Racial and ethnic differences exist in breast cancer survival rates. The prevalence of late stage disease may be attributable to poverty. Low-income women often face such barriers to access as cost, lack of regular health care, inadequate health insurance, and they may seek health care for acute conditions rather than prevention. Higher levels of routine mammography should substantially improve breast cancer survival among groups where screening utilization is relatively low.

Friend to Friend (FTF) is a multidimensional community-based intervention to increase mammography utilization among low-income women living in public housing high rise apartment complexes. The intervention is intended to promote awareness about the benefits of mammography and address individual knowledge, attitudes, and beliefs concerning breast cancer and mammography. FTF uses the social dynamics within each housing unit to change assumptions about breast cancer screening and to provide an immediate opportunity for women to make a screening commitment.

Social networks in the buildings were intended to provide opportunities for observational learning, reinforcement, and emotional support to help overcome perceived barriers associated with mammography.

The intervention was designed to work through local community organizations and peer volunteers to optimize the generalizability of the approach and to increase the likelihood that the program would be sustained after the study period.

This program uses an intervention approach recommended by the Community Preventive Services Task Force: group education interventions (Breast Cancer Screening).

The main intervention consists of a one-hour event conducted in the housing unit. The intervention is conducted once a year in each intervention building during each of the two years of the intervention period. Continued outreach by women who attended is recommended.

Participants were low-income, underserved women living in public high-rise apartments, aged 40 years and older. About half the participants had not had a mammogram within the past 15 months.

The intervention is suitable for implementation in community settings and public housing developments.

Required resources include the FTF educational manual concerning facts about breast cancer and mammography and the FTF volunteer handbook. A physician or nurse is required to give an oral presentation to participants about the benefits of early detection and mammography. Costs associated with the program's implementation are not provided.

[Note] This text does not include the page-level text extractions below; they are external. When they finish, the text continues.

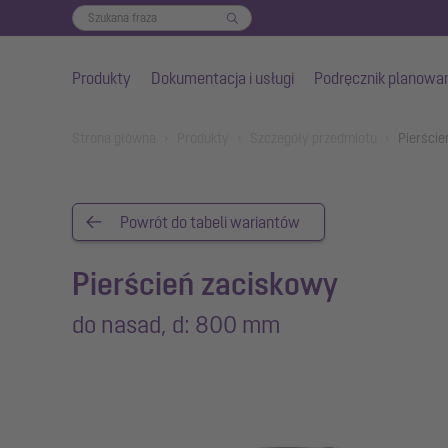
Produkty
Dokumentacja i usługi
Podręcznik planowa
Przejdź do głównej treści
You are here:
Strona główna
Produkty
Szczegóły przedmiotu
Pierście
Powrót do tabeli wariantów
Pierścień zaciskowy
do nasad, d: 800 mm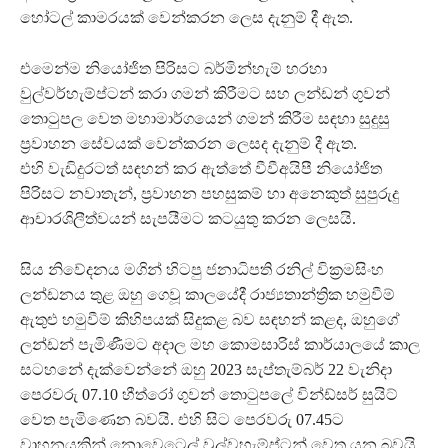
හෝටල් කාමරයක් වෙන්කරන ලෙස දැනුම් දී ඇත.
එමෙන්ම නියෝජිත පිරිසට බර්මින්හැම් හරහා
වුල්වර්හැම්ප්ටන් කරා ගමන් කිරීමට සහ ලන්ඩන් ගුවන්
තොටුපල වෙත මහාමාර්ගයෙන් ගමන් කිරීම සඳහා සුදුසු
ප්‍රවාහන සේවයක් වෙන්කරන ලෙසද දැනුම් දී ඇත.
එහි වැඩිදුරටත් සඳහන් කර ඇත්තේ වීවීඅයිපී නියෝජිත
පිරිසට නවාතැන්, ප්‍රවාහන පහසුකම් හා අනෙකුත් සුපුරුදු
ආචාරශිලීත්වයන් සැපයීමට කටයුතු කරන ලෙසයි.
සිය නිවේදනය මගින් හිටපු ජනාධිපති රනිල් වික්‍රමසිංහ
ලන්ඩනය තුළ ඔහු ගෙවූ කාලයේදී රාජ්‍යතාන්ත්‍රික හමුවීම්
ඇතුළු හමුවීම් කිහිපයක් සිදුකළ බව සඳහන් කළද, ඔහුගේ
ලන්ඩන් පැමිණීමට අදාල මහ කොමසාරිස් කාර්යාලයේ කාල
සටහනේ දැක්වෙන්නේ ඔහු 2023 සැප්තැම්බර් 22 වැනිදා
පෙරවරු 07.10 හීත්රෝ ගුවන් තොටුපලේ වින්ඩ්සර් සුයිට්
වෙත පැමිණෙන බවයි. එහි සිට පෙරවරු 07.45ට
වාහනයකින් නොවෙටෙල් වුල්වහැම්ප්ටන් වෙත යන බවයි.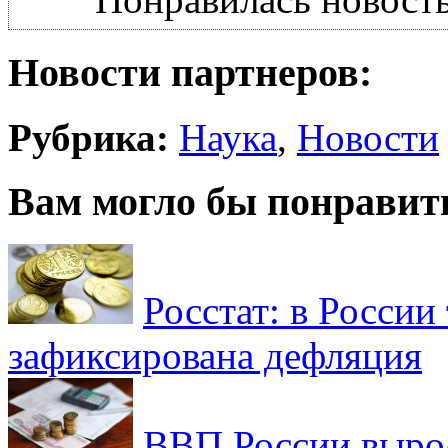
Новости партнеров:
Рубрика:
Наука
,
Новости
Вам могло бы понравит
Росстат: в России 
зафиксирована дефляция
ВВП России вырос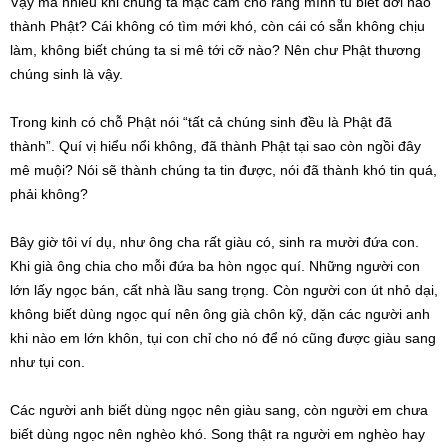
Vậy mà nhiều khi chúng ta mặc cảm cho rằng mình tu biết đời nào
thành Phật? Cái không có tìm mới khó, còn cái có sẵn không chịu
làm, không biết chúng ta si mê tới cỡ nào? Nên chư Phật thương
chúng sinh là vậy.
Trong kinh có chỗ Phật nói “tất cả chúng sinh đều là Phật đã
thành”. Quí vị hiểu nổi không, đã thành Phật tại sao còn ngồi đây
mê muội? Nói sẽ thành chúng ta tin được, nói đã thành khó tin quá,
phải không?
Bây giờ tôi ví dụ, như ông cha rất giàu có, sinh ra mười đứa con.
Khi già ông chia cho mỗi đứa ba hòn ngọc quí. Những người con
lớn lấy ngọc bán, cất nhà lầu sang trọng. Còn người con út nhỏ dại,
không biết dùng ngọc quí nên ông già chôn kỹ, dặn các người anh
khi nào em lớn khôn, tụi con chỉ cho nó để nó cũng được giàu sang
như tụi con.
Các người anh biết dùng ngọc nên giàu sang, còn người em chưa
biết dùng ngọc nên nghèo khó. Song thật ra người em nghèo hay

For the intervention, 41 high rise buildings were randomized to either the treatment (FTF) or a delayed treatment (control group). Intervention consisted of building-wide recruitment activities, an hour-long event in each building, and outreach by participants to non-participants. Recruitment activities consisted of general building-wide publicity such as flyers, posters, and presentations at resident council meetings. The core of FTF was the hour-long event promoted as a party to building residents. The party consisted of three main components:

  1. presentation by a physician or nurse about the benefits of early breast cancer detection through mammography,
  2. facilitator-led small group discussion, and
  3. a session in which facilitators offered to help women prompt their physicians to offer them mammograms.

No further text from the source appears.